Researchers from the Shrivastava lab present a novel approach (Chen et al. 2019). Rather than computing activation and weight changes for all units in the network, they employ a technique called Locality Sensitive Hashing to identify only those units likely to activate. While Locality Sensitive Hashing was conceived initially as a method for efficient search (Indyk and Motwani 1998), previous research from the Shrivastava lab demonstrates that we can also use it for computationally efficient sampling of candidates likely active units (Spring and Shrivastava). Importantly, reformulating the inference and learning operations of a deep network as a sampling problem allows them to sidestep the requirement for AI-specialized hardware and instead exploit the strengths of commodity hardware.
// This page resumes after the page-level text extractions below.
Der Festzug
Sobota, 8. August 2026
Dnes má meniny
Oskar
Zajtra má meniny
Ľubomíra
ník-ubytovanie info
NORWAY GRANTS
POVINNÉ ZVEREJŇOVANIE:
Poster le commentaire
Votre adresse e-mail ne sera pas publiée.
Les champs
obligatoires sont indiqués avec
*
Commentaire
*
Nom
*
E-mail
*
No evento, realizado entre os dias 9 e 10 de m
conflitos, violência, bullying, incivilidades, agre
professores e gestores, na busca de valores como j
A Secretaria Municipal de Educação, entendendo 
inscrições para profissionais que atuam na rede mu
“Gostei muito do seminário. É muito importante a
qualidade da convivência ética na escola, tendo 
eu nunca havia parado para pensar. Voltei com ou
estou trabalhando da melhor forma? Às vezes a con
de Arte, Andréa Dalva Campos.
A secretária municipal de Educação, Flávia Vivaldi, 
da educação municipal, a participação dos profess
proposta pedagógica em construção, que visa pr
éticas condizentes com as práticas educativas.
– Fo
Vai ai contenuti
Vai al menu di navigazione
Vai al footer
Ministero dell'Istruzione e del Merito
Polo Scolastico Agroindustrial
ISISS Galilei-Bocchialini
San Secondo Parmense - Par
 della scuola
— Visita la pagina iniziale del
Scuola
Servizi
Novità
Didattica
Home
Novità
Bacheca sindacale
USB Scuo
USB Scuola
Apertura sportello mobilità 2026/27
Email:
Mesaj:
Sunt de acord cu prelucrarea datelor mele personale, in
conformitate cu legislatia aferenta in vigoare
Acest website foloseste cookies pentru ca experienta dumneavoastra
Indeed, their proposed implementation on commodity hardware, called "Sub-LInear Deep learning Engine" (SLIDE), outperforms AI-specialized hardware. Using SLIDE, Chen and colleagues can achieve 3.5 times faster training on commodity hardware (44 cores CPU) than AI-specialized hardware (Tesla V100). In collaboration with researchers from Intel, they were able to improve performance even further to a speedup of up to 7 times by exploiting advanced features of commodity hardware (Daghaghi et al., 2021). With the venture-funded startup ThirdAI, Shrivastava and colleagues are now developing an "algorithmic accelerator for training deep learning models that can achieve or even surpass GPU-level performance on commodity CPU hardware" (Bolt 2021). While the software is still closed alpha, a recent blog post announced the successful training of a 1.6 billion parameter model on CPUs. This research suggests that AI researchers' heavy reliance on AI-specialized hardware might not be necessary and that commodity hardware can achieve equal or greater performance.
Before analyzing some of the caveats and weaknesses of the proposed approach, I want to take the published results at face value and mention implications. If broadly adopted, a shift away from AI-specialized hardware to commodity hardware would have significant implications for AI Safety in general and Compute Governance in particular.
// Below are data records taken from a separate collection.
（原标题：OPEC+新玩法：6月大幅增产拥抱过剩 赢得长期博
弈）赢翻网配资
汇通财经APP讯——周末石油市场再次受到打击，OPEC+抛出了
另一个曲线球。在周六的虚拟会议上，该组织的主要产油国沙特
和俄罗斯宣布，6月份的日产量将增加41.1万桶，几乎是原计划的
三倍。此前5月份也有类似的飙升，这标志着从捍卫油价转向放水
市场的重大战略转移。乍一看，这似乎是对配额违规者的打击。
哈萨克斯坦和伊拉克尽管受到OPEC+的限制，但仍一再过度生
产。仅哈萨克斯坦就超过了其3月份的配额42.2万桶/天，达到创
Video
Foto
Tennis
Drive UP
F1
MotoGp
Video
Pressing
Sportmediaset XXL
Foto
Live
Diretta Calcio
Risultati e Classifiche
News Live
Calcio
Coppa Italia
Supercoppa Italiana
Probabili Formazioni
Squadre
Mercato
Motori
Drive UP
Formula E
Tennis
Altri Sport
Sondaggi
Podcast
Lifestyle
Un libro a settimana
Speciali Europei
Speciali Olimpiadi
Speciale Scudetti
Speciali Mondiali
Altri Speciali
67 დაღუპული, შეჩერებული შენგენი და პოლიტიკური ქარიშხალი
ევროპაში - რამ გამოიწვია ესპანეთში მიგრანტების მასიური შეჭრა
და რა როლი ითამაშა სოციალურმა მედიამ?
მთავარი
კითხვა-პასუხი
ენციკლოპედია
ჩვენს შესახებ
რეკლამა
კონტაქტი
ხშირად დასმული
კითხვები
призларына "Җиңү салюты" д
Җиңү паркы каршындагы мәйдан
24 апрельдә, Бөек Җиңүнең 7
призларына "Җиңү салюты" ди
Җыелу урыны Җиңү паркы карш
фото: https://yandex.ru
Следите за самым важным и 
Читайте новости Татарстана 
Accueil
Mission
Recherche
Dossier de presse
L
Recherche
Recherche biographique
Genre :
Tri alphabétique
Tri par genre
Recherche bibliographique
Timeline speedup. A speedup of training by a factor of 7 (as suggested by Daghaghi et al. 2021) would translate into a shortening of AI timelines by at least 6-7 years (Cotra 2020). While commodity hardware is somewhat less affected by the current chip shortage, the proposed hardware configuration by Chen et al. (2019) is (surprisingly) not cheaper. Beyond the training speedup, we should not expect sustained additional speedup of timelines due to price and availability.
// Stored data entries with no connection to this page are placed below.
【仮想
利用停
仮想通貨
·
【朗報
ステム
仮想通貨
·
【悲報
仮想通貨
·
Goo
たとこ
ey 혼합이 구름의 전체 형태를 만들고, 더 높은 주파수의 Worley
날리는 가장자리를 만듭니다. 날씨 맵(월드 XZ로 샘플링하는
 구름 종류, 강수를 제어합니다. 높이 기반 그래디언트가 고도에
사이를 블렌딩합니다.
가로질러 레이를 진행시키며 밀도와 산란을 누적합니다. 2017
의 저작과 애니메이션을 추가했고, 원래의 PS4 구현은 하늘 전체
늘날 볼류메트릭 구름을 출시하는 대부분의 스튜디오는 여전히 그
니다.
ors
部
Leveraging existing hardware. Existing supercomputers run on "commodity hardware that we might leverage for AI applications. Making the strong assumption that the software architecture carries over without a problem, the Fugaku supercomputer could replicate AlphaGo Zero in under a week.
Commodity hardware designers. While Nvidia and AMD dominate the design for AI-specialized hardware, designs for leading commodity hardware are instead dominated by Intel and AMD (Khan January 2021). As every system using AI-specialized hardware also contains commodity hardware, and as Intel is one of three remaining companies operating state-of-the-art fabs, Intel is a central actor in Compute Governance either way. Intel's role might become central depending on the importance of commodity hardware as a driver for progress in AI research.
Secondary markets. There exists a much larger secondary market for used commodity hardware than for AI-specialized hardware. It is conceivable that bad actors can bypass existing policies restricting access to AI-specialized hardware by buying commodity hardware on the second market.
After presenting the argument for the use of commodity hardware in accelerating AI research, I now want to highlight that there are considerable limitations and reasons for doubting this outcome.
Outside view. Suppose the results by Chen et al. (2019) hold in full generality. In that case, they might represent a paradigm shift for AI research by making both classical gradient descent and AI-specialized hardware obsolete. While such paradigm shifts are not unprecedented, they are rare. This observation implies a low prior probability for success to any proposal with seemingly radical implications. Furthermore, while deep learning in research and industry already extensively uses CPUs in their usual function, the proposed method has not found widespread adoption (Mittal et al., 2021). The rapid adoption of f.e. the transformer in almost all areas of AI within three years (Wies et al. 2021) stands in stark contrast, and further decreases the likelihood that commodity hardware represents a paradigm shift for AI research.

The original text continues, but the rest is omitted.